Extracted page text data
- - -
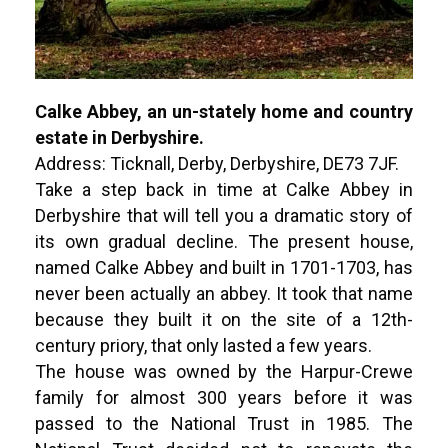
Calke Abbey, an un-stately home and country
estate in Derbyshire.
Address: Ticknall, Derby, Derbyshire, DE73 7JF.
Take a step back in time at Calke Abbey in
Derbyshire that will tell you a dramatic story of
its own gradual decline. The present house,
named Calke Abbey and built in 1701-1703, has
never been actually an abbey. It took that name
because they built it on the site of a 12th-
century priory, that only lasted a few years.
The house was owned by the Harpur-Crewe
family for almost 300 years before it was
passed to the National Trust in 1985. The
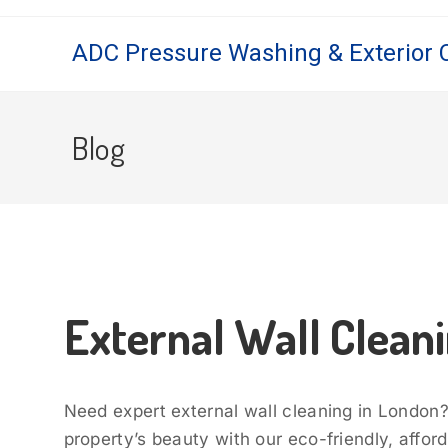
ADC Pressure Washing & Exterior 
Blog
External Wall Clean
Need expert external wall cleaning in London
property’s beauty with our eco-friendly, affor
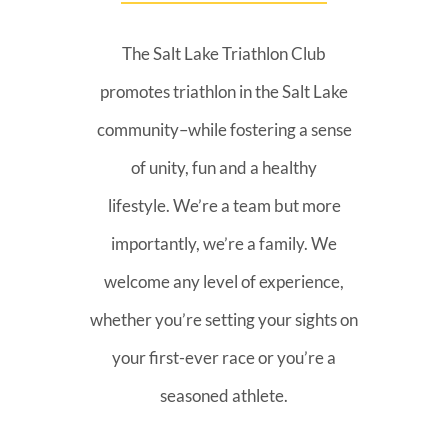
The Salt Lake Triathlon Club
promotes triathlon in the Salt Lake
community–while fostering a sense
of unity, fun and a healthy
lifestyle. We’re a team but more
importantly, we’re a family. We
welcome any level of experience,
whether you’re setting your sights on
your first-ever race or you’re a
seasoned athlete.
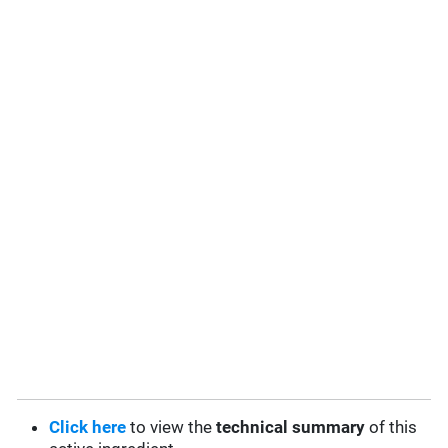
Click here
to view the
technical summary
of this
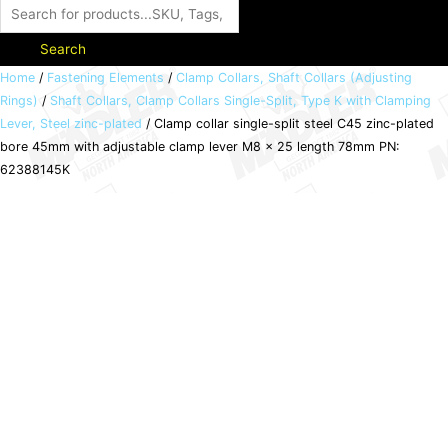
Search
Clamp
Home
/
Fastening Elements
/
Clamp Collars, Shaft Collars (Adjusting
Rings)
/
Shaft Collars, Clamp Collars Single-Split, Type K with Clamping
collar
Lever, Steel zinc-plated
/ Clamp collar single-split steel C45 zinc-plated
single-
bore 45mm with adjustable clamp lever M8 x 25 length 78mm PN:
split
62388145K
steel
C45
zinc-
plated
bore
45mm
with
adjustable
clamp
lever
M8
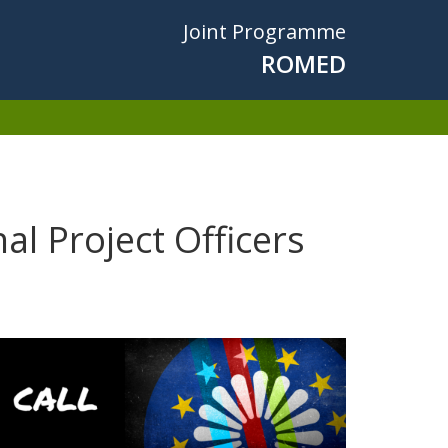
Joint Programme
ROMED
al Project Officers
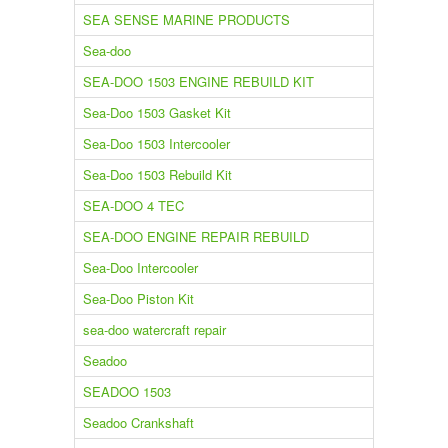
SEA SENSE MARINE PRODUCTS
Sea-doo
SEA-DOO 1503 ENGINE REBUILD KIT
Sea-Doo 1503 Gasket Kit
Sea-Doo 1503 Intercooler
Sea-Doo 1503 Rebuild Kit
SEA-DOO 4 TEC
SEA-DOO ENGINE REPAIR REBUILD
Sea-Doo Intercooler
Sea-Doo Piston Kit
sea-doo watercraft repair
Seadoo
SEADOO 1503
Seadoo Crankshaft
- - -
> EXERCISE AIM: Copy exactly what appears in the entries, beginning with the first line and ending with the line that has "never been actually", but not the pictures.

> PROBLEM SOLUTION:
Calke Abbey, an un-stately home and country
estate in Derbyshire.
Address: Ticknall, Derby, Derbyshire, DE73 7JF.
Take a step back in time at Calke Abbey in
Derbyshire that will tell you a dramatic story of
its own gradual decline. The present house,
named Calke Abbey and built in 1701-1703, has
never been actually an abbey. It took that name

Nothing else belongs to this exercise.